一通り話しを聞いてくださると、オリビア様は

「マオ様のこと、どう思ってるんですか?」

と聞かれた。

「…………かっこいい。かっこよくて、ちょっと困ってるんです。」素直にそう答えた。


オリビア様はクスリと笑うと、

「リリアーナ様は……天然ではないのに、自分の事となると…何ていうか、疎いのね。大丈夫よ、2人なら、すぐにまた戻るわ。」と言ってくれた。


「それは予知ですか? いつ仲直り出来ますでしょうか……」


「ふふ、予知ではないわね。そうね、明日にはきっと仲直りしてるわよ!」


話を聞いてもらったら、なんだかスッキリして。

お礼を告げて、私達はそれぞれの部屋に戻った。




ーーーーーー



翌日私は、厚切り眼鏡をつけて教室に向かった。

途中マオと顔を合わせると、

「もう、今更眼鏡は着けなくていいでしょ。

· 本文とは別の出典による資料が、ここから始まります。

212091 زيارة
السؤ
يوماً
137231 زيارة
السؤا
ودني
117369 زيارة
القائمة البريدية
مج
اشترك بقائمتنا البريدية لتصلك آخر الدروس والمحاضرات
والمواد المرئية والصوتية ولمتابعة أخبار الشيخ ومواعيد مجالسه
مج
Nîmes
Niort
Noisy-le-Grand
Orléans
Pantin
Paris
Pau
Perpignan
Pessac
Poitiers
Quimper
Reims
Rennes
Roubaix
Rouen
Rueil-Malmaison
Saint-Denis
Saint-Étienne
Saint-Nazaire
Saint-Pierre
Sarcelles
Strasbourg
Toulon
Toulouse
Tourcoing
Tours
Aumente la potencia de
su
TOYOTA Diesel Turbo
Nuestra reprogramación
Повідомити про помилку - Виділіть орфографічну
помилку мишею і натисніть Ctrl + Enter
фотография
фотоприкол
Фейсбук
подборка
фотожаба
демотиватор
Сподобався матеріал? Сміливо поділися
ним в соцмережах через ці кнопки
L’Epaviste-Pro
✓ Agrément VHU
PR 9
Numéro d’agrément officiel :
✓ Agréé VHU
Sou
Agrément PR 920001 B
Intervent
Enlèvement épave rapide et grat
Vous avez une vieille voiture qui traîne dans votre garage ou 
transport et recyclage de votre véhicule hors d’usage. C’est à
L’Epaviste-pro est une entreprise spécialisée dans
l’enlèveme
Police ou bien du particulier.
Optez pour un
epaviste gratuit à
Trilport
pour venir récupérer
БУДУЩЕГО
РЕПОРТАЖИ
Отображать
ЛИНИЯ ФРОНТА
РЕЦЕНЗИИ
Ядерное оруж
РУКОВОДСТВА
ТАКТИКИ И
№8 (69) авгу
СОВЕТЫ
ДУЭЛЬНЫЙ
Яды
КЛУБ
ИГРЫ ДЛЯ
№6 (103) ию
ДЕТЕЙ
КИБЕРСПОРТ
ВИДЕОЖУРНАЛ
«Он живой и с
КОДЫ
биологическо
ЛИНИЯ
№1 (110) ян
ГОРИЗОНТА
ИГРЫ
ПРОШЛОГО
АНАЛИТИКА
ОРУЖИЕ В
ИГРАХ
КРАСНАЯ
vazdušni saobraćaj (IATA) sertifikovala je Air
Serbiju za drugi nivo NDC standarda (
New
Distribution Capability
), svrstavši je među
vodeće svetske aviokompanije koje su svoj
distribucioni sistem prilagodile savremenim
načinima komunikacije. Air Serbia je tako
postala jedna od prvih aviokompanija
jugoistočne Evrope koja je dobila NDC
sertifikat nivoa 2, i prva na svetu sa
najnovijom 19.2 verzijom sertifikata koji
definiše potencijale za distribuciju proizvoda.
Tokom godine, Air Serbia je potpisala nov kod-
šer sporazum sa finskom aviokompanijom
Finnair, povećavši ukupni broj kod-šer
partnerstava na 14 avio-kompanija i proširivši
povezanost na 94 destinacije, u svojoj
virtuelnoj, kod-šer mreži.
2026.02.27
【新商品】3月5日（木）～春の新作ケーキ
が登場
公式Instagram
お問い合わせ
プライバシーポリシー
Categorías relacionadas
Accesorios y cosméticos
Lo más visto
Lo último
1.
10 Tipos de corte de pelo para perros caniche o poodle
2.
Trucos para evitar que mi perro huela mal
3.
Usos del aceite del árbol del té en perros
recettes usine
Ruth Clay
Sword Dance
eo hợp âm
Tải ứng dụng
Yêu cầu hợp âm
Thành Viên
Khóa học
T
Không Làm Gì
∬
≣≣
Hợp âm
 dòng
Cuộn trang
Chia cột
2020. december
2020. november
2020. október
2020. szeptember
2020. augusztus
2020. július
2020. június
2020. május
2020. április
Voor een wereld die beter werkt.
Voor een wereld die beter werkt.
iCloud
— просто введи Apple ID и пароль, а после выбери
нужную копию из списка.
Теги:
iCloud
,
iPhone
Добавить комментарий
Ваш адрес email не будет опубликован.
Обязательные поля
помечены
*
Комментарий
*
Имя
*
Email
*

」と外された。


「怒ってる?」

「怒ってません。……すみませんでした。」

「ううん、いいの。」

「良いんですか?」

「うん、マオがちゃんと私を見てくれるなら、良いの!」

「………っもう、なんなんですか。」

マオを見ると顔を半分片手で隠して、顔を赤く染めていた。


「ふふ、マオ、可愛い。」

「こっちの台詞です。行きますよ!」


リリアーナは、自分の以外にも予知能力者がいたのだと、オリビアの顔を思い浮かべた。